From the .yml file in the original repository , the pytorch dependencies (from line 142) require cuda (line 37:cudatoolkit=11.3.1=h9edb442_10
) for example line 142 to 148
pytorch=1.11.0=py3.7_cuda11.3_cudnn8.2.0_0
- pytorch-cluster=1.6.0=py37_torch_1.11.0_cu113
- pytorch-lightning=1.3.8=pyhd8ed1ab_0
- pytorch-mutex=1.0=cuda
- pytorch-scatter=2.0.9=py37_torch_1.11.0_cu113
- pytorch-sparse=0.6.14=py37_torch_1.11.0_cu113
- pytorch-spline-conv=1.2.1=py37_torch_1.11.0_cu113
For the repo in Ersilia, our dependencies in the docker file are cpu only.
RUN conda install pytorch==1.8.0 torchvision==0.9.0 torchaudio==0.8.0 cpuonly -c pytorch
RUN pip install pytorch-lightning==1.3
RUN pip install torch-scatter==2.0.8 torch-sparse==0.6.10 torch-cluster==1.5.9 torch-spline-conv==1.2.1 torch-geometric==2.1.0 -f https://data.pyg.org/whl/torch-1.8.0%2Bcpu.html
I'm yet to find out how the model was able to work initially with the requirements in the docker file because currently, fetching this model using Ersilia CLI fails.
Hi @HellenNamulinda,
Try to reproduce the steps manually (not fetching from Ersilia) but installing the exact requirements indicated in the docker file. IF this fails we will know for sure what is the package that needs updating and we can deal with it!
Hi @HellenNamulinda,
Try to reproduce the steps manually (not fetching from Ersilia) but installing the exact requirements indicated in the docker file. IF this fails we will know for sure what is the package that needs updating and we can deal with it!
That's what I did, Installed the packages in a new conda environment and run the model. That's when I got the error. RuntimeError: Attempting to deserialize object on a CUDA device but torch.cuda.is_available() is False. If you are running on a CPU-only machine, please use torch.load with map_location=torch.device('cpu') to map your storages to the CPU
I'm going to run the original model on a gpu by manually installing the requirements specified in their .yml file and see if it works on a gpu.
Hi @HellenNamulinda !
I am trying to reproduce your steps so I can provide support but I am unable to get the faulthandler
pointing to the torch geometric issue. Can you please share where did you call the faulthandler
package and paste the output here?
Thanks!
Hello @GemmaTuron, I was able to successfully fetch the model locally after updating the libraries. The docker file run commands were modified to run in the following order.

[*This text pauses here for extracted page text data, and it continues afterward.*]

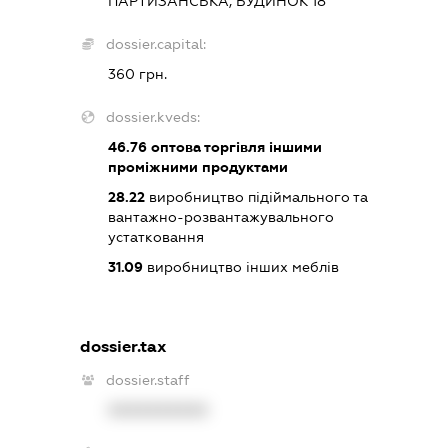
ПАРТИЗАНСЬКА, БУДИНОК 18
dossier.capital:
360 грн.
dossier.kveds:
46.76
оптова торгівля іншими
проміжними продуктами
28.22
виробництво підіймального та
вантажно-розвантажувального
устатковання
31.09
виробництво інших меблів
dossier.tax
dossier.staff
XXXXXXXXXX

RUN cconda install pytorch==1.8.0 torchvision==0.9.0 torchaudio==0.8.0 cpuonly -c pytorch
RUN pip install numpy
RUN pip install pandas
RUN pip install rdkit-pypi
RUN pip install pytorch-lightning==1.4.5
RUN pip install torchmetrics==0.6.2
RUN pip install torch-geometric==2.1.0
RUN pip install torch_scatter torch_sparse torch_cluster torch_spline_conv -f https://data.pyg.org/whl/torch-1.8.0+cpu.html
RUN pip install more-itertools==8.8.0
This is the log file for fetching the model, eos7a45_fetch.log
The predictions on the eml dataset, eml_eos7a45.csv
And prediction on a single molecule; eos7a45-predict-one.log
I pushed the changes and created a pull request here
Note:
Mode size is 429.12996768951416 MB
Hi @HellenNamulinda
I've catched a typo in the dockerfile. Just corrected it, the Actions are running again check them out
I think this worked, so let's close the issue. However, building the docker image took 3h on GitHub Actions. I am re-running the workflows again, just in case.
Hi @HellenNamulinda
Please check that the model is up to date with the new version of the template and all the workflows are in place!